**Work item:** Repeat every entry exactly as it stands. Omit the images.

■ ■ ■ ■ ■ ■ ■

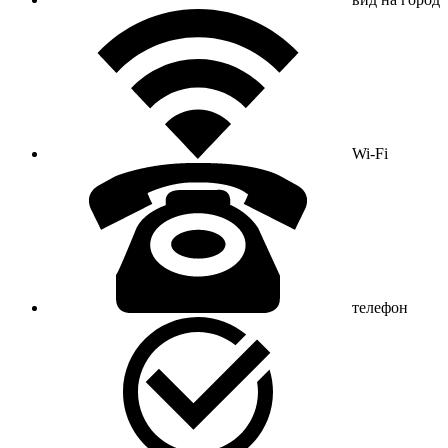
Wi-Fi
телефон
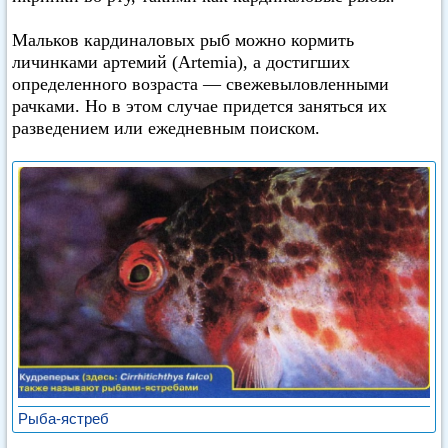
Мальков кардиналовых рыб можно кормить
личинками артемий (Artemia), а достигших
определенного возраста — свежевыловленными
рачками. Но в этом случае придется заняться их
разведением или ежедневным поиском.
Рыба-ястреб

■ ■ ■ ■ ■ ■ ■

**Reply to the exercise:**
Wi-Fi
телефон
Мальков кардиналовых рыб можно кормить
личинками артемий (Artemia), а достигших
определенного возраста — свежевыловленными
рачками. Но в этом случае придется заняться их
разведением или ежедневным поиском.
Рыба-ястреб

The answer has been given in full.